Hello :upside_down_face:,
I'm currently writing a PDF commandline tool and for it I'd like to allow ranges patterns as

  • 3..15 for pages from 3 to 14 (as well as 3.., ..15, ..)
  • 3.2.15 for pages from 3 to 14 with step 2 (as well as 3.2., .2.15, .2.)
    and furthermore
  • 3.2.15*3 for pages from 3 to 14 with step 2 with each 3 pages (as well as all the others).

This shall enable me to write stupdf example.pdf addpage 3.2.15*3 meaning

add 3 blank pages to each index of 3..15.step_by(2) of the pdf example.pdf .
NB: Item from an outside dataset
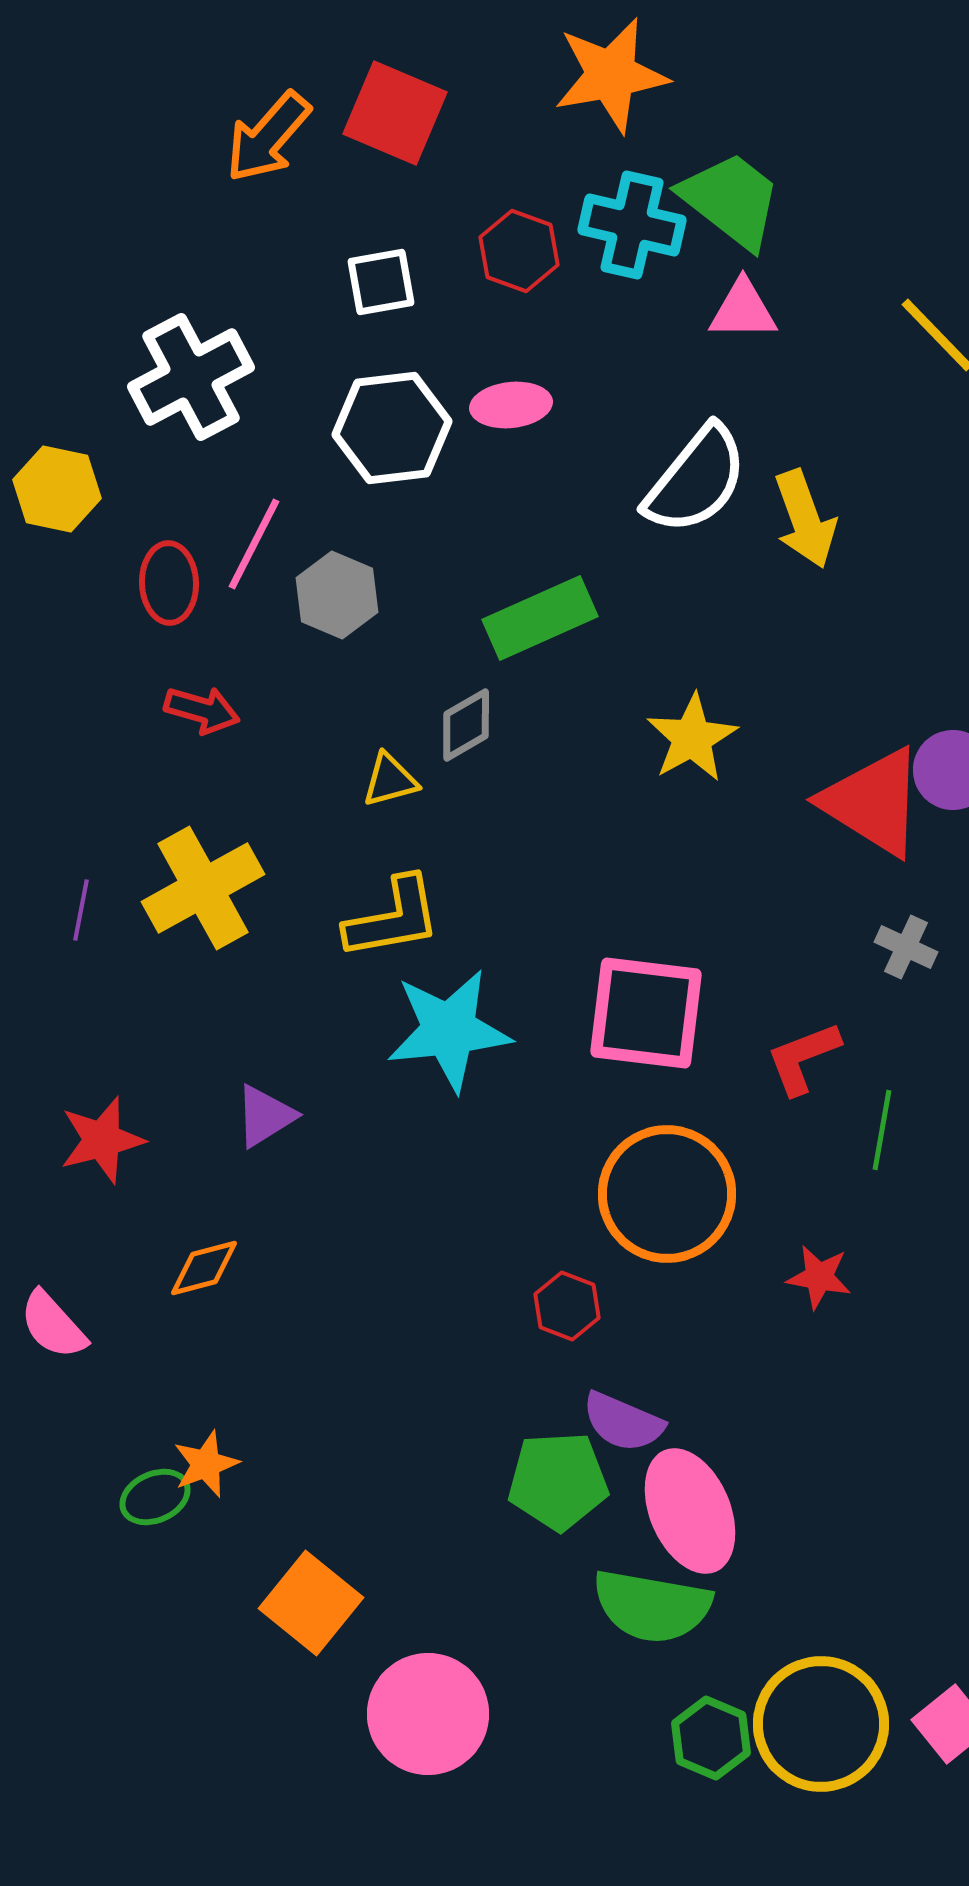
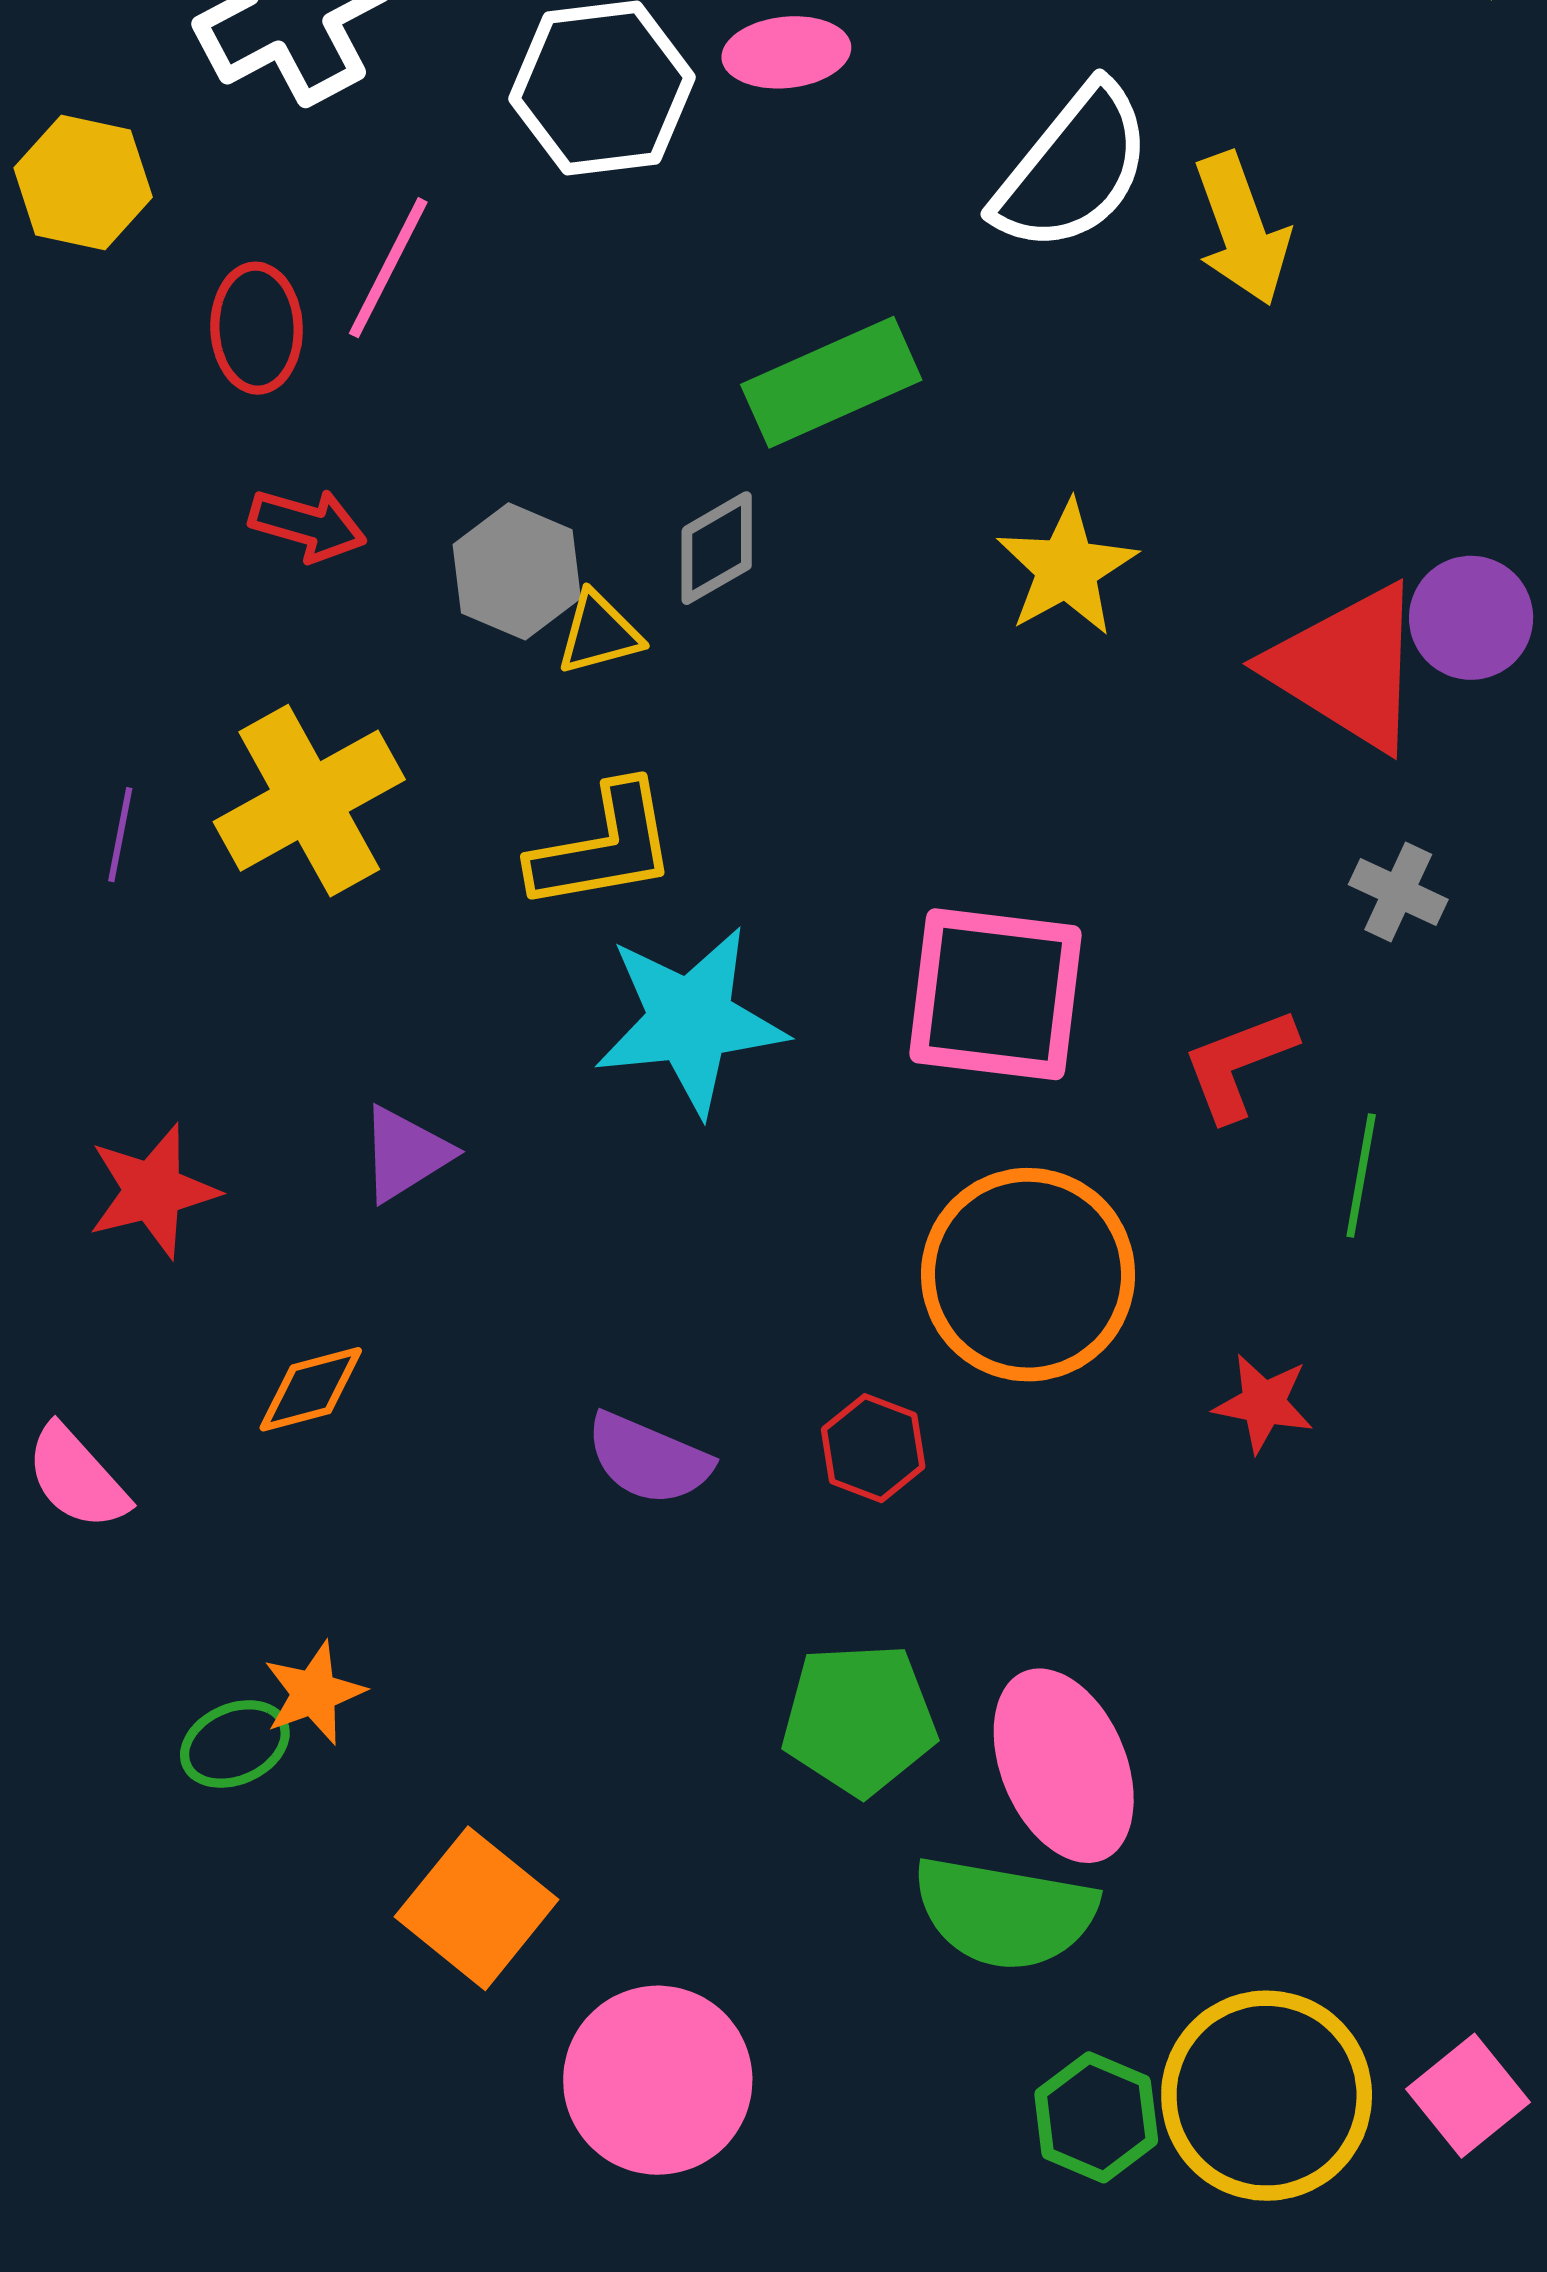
gray hexagon: (337, 595) -> (517, 571), moved
purple semicircle: (623, 1422) -> (648, 1459), moved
Now the problem I'm having is, I don't know how to exactly implement the parsing and the resulting Iterator.

use std::ops::{Range, RangeFrom, RangeTo, RangeFull};

enum Ranges {
    One(u32),
    RNormal(Range<u32>),
    RFrom(RangeFrom<u32>),
    RTo(RangeTo<u32>),
    RFull(RangeFull),
}

struct PageIter {
    range: Ranges,
    step: u32,
    amount: u32,
}

impl PageIter {
    fn iter(&self) -> impl Iterator<Item = (u32, u32)> { //yields an error since the types are not the same
        match self.range {
            Ranges::One(i) => std::iter::once((i, self.amount)),
            Ranges::RNormal(r) => r.step_by(self.step).map(|i| (i, self.amount)),
            Ranges::RFrom(r) => r.step_by(self.step).map(|i| (i, self.amount)),
            Ranges::RTo(r) => r.step_by(self.step).map(|i| (i, self.amount)),
            Ranges::RFull(r) => r.step_by(self.step).map(|i| (i, self.amount)),
        }
    }
}

impl std::str::FromStr for PageIter {
    type Err = Error; //TODO change Error Type

    /// Parses &str in the following form: 'a.b.c*n' where it stands for '(a..c).step_by(b)' and amounts 'n'. Every value can be omitted, but '*' likewise
    fn from_str(s: &str) -> std::result::Result<Self, Self::Err> {
        match &s.split('*').collect::<Vec<&str>>()[..] {
            [rangestr, amountstr] => {
                let amount = match amountstr.parse::<u32>() {
                    Ok(i) if i > 0 => i,
                    _ => return Err(Error::Parse {offset: 0}),
                };
                let (range, step) = if let Some((p, s)) = parse_range_and_step(rangestr) { (p, s) } else { return Err(Error::Parse {offset: 0}) };
                Ok(PageIter{ range, step, amount })
            },
            [rangestr] => {
                let (range, step) = if let Some((p, s)) = parse_range_and_step(rangestr) { (p, s) } else { return Err(Error::Parse {offset: 0}) };
                Ok(PageIter{ range, step, amount: 1 })
            }
            _ => Err(Error::Parse {offset: 0})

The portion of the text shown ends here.